%%
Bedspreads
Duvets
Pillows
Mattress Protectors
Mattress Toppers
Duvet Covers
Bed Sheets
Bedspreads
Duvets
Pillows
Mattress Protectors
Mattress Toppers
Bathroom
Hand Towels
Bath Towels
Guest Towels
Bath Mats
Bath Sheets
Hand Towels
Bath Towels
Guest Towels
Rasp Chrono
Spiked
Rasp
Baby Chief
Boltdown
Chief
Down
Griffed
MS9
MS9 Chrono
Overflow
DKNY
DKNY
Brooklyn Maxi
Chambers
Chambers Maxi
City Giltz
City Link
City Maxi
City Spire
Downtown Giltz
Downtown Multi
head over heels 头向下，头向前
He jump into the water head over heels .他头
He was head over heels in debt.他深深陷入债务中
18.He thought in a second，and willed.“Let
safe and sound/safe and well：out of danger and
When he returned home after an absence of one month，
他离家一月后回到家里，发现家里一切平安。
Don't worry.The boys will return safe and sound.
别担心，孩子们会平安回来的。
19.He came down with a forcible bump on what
%%
%%
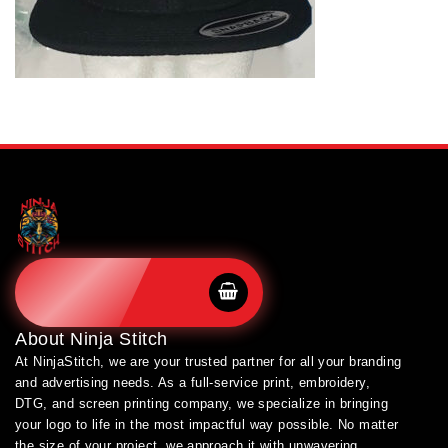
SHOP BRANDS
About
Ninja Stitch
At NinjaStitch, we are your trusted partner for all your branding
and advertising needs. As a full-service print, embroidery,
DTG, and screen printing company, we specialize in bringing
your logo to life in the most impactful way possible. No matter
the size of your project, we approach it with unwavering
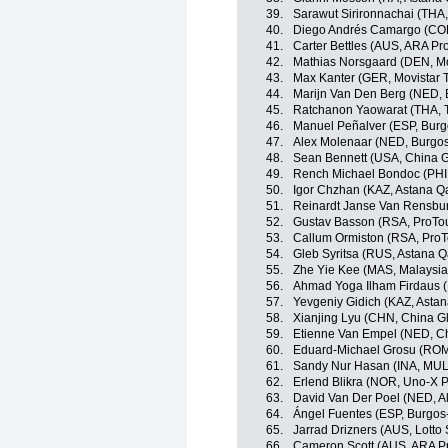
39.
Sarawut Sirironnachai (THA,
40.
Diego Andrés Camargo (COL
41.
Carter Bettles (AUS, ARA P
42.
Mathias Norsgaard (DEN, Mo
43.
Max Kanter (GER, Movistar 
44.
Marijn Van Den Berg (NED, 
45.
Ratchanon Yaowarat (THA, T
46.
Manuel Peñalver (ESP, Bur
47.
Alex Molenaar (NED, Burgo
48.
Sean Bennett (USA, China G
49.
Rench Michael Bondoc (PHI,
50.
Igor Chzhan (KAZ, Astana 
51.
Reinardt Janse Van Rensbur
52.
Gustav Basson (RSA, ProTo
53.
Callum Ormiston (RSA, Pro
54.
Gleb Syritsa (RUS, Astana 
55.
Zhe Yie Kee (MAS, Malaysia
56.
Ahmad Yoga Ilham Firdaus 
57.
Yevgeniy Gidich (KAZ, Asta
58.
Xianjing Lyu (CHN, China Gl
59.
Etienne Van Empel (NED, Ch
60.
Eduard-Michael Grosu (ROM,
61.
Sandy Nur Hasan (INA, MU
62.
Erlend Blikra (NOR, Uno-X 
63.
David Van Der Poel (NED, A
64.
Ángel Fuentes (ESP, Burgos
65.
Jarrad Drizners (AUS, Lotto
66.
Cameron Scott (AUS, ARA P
%%
%%
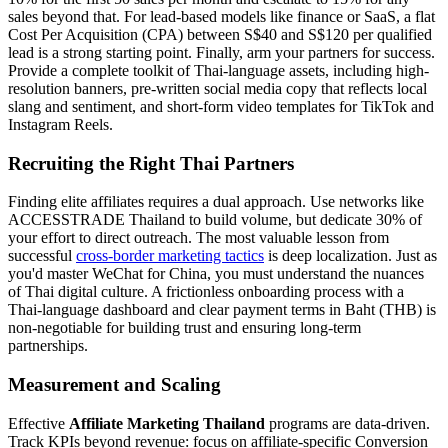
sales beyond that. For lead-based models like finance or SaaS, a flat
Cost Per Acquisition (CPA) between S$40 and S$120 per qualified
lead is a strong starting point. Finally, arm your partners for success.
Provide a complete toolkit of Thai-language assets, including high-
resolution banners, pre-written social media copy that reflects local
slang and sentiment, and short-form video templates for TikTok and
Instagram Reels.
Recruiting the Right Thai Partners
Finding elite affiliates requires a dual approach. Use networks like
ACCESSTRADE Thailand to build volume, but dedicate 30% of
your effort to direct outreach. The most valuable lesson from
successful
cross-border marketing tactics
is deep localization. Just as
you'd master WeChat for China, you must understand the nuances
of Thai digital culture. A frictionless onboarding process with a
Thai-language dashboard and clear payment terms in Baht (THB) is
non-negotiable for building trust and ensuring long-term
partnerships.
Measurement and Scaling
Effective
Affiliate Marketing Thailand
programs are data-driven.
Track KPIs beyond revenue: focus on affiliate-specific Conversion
%%
*Try it*
Scan the records above for the word "beyond" and return every line where it occurs.

*Solved problem*
sales beyond that. For lead-based models like finance or SaaS, a flat
Track KPIs beyond revenue: focus on affiliate-specific Conversion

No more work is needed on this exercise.